Below is the implementation of the above approach:

  • C++

// C++ program to finds the number of pairs (x, y)

// in an array such that x^y > y^x

#include <bits/stdc++.h>

using namespace std;

// Function to return count of pairs with x as one element

// of the pair.

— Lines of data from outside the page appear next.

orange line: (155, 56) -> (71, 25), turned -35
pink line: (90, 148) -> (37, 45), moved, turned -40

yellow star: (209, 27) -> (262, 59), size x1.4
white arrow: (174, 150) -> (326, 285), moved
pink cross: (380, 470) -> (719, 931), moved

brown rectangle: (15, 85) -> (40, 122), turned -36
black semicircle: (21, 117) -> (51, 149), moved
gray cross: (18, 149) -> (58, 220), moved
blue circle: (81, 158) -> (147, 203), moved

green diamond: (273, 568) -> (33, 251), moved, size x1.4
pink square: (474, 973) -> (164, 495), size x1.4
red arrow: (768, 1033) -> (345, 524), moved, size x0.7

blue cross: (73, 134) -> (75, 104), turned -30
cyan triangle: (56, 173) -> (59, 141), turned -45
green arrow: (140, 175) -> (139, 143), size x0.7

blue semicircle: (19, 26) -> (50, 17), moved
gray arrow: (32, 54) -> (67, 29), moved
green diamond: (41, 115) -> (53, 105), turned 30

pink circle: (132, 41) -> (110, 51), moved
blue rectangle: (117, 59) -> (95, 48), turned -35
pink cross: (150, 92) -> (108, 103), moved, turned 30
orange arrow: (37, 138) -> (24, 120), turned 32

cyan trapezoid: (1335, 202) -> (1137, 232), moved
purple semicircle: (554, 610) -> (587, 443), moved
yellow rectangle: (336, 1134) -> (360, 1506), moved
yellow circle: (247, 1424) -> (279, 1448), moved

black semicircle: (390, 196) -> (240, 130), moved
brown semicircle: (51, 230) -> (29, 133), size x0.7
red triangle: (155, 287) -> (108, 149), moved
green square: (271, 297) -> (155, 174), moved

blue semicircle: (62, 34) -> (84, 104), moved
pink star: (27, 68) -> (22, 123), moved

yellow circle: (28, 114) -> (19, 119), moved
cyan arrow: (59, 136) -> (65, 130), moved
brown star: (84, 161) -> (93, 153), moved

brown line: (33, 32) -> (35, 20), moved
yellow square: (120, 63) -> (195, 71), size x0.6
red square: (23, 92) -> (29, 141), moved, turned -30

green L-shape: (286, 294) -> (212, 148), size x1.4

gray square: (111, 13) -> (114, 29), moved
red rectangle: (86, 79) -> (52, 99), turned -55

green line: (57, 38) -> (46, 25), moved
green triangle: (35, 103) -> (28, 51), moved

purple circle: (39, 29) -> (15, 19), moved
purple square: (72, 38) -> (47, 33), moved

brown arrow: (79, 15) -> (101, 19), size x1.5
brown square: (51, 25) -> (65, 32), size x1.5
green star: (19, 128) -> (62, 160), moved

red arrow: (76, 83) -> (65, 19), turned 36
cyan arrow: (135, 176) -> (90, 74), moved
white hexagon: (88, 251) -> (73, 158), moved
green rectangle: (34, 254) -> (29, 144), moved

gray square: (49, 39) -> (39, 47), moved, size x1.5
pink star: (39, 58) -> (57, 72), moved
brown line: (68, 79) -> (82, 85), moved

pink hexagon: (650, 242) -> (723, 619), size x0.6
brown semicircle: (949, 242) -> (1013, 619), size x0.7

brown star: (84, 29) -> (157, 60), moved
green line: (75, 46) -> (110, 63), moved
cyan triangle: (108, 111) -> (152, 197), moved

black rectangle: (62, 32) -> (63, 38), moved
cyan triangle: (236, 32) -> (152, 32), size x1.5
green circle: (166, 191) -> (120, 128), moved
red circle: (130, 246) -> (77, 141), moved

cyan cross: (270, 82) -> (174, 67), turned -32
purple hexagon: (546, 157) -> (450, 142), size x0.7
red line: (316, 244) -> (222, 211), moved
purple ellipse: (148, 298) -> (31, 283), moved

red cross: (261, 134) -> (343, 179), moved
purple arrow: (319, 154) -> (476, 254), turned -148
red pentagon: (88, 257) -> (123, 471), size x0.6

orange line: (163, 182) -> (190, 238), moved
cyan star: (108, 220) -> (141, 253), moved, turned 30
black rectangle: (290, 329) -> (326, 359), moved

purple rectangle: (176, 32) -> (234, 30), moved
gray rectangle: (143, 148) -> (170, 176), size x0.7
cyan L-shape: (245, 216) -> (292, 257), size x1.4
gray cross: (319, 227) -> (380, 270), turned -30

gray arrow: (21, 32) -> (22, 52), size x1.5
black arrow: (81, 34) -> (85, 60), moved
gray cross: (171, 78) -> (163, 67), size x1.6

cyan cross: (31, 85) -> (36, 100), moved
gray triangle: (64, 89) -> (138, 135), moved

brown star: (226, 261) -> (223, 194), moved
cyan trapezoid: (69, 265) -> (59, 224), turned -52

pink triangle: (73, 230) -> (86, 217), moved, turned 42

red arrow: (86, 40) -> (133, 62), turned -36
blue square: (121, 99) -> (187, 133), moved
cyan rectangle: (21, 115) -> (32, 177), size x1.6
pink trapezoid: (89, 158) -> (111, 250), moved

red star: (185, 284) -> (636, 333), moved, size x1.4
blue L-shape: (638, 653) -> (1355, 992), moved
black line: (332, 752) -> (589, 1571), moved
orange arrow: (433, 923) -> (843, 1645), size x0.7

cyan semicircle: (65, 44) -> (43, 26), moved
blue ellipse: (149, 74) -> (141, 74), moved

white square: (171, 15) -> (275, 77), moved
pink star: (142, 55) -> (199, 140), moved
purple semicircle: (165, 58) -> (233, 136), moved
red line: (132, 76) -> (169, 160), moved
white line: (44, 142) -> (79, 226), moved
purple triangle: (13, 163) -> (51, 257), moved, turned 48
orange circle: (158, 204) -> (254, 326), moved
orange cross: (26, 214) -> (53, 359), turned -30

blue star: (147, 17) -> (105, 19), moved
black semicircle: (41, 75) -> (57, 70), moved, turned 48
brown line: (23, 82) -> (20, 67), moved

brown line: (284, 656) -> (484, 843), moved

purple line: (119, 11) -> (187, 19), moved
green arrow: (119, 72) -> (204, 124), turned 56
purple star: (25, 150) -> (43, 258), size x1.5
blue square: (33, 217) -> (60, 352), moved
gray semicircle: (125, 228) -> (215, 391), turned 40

It mainly looks for all values in Y[] where

// x ^ Y[i] > Y[i] ^ x

int count( int x, int Y[], int n, int NoOfY[])

{

// If x is 0, then there cannot be any value in Y such

// that x^Y[i] > Y[i]^x

if (x == 0)

return 0;

// If x is 1, then the number of pais is equal to number

// of zeroes in Y[]

if (x == 1)

return NoOfY[0];

// Find number of elements in Y[] with values greater

// than x upper_bound() gets address of first greater

// element in Y[0..n-1]

int * idx = upper_bound(Y, Y + n, x);

int ans = (Y + n) - idx;

// If we have reached here, then x must be greater than

// 1, increase number of pairs for y=0 and y=1

ans += (NoOfY[0] + NoOfY[1]);

// Decrease number of pairs for x=2 and (y=4 or y=3)

if (x == 2)

ans -= (NoOfY[3] + NoOfY[4]);

// Increase number of pairs for x=3 and y=2

if (x == 3)

ans += NoOfY[2];

return ans;

}

// Function to return count of pairs (x, y) such that

// x belongs to X[], y belongs to Y[] and x^y > y^x

int countPairs( int X[], int Y[], int m, int n)

{

// To store counts of 0, 1, 2, 3 and 4 in array Y

int NoOfY[5] = { 0 };

for ( int i = 0; i < n; i++)

if (Y[i] < 5)

NoOfY[Y[i]]++;

// Sort Y[] so that we can do binary search in it

sort(Y, Y + n);

int total_pairs = 0; // Initialize result

// Take every element of X and count pairs with it

for ( int i = 0; i < m; i++)

total_pairs += count(X[i], Y, n, NoOfY);

return total_pairs;

}

// Driver program

int main()

{

int X[] = { 2, 1, 6 };

int Y[] = { 1, 5 };

int m = sizeof (X) / sizeof (X[0]);

int n = sizeof (Y) / sizeof (Y[0]);

cout << "Total pairs = " << countPairs(X, Y, m, n);

return 0;

}

Output

Total pairs = 3

Time Complexity: O(nLogn + mLogn), where m and n are the sizes of arrays X[] and Y[] respectively. The sort step takes O(nLogn) time. Then every element of X[] is searched in Y[] using binary search. This step takes O(mLogn) time.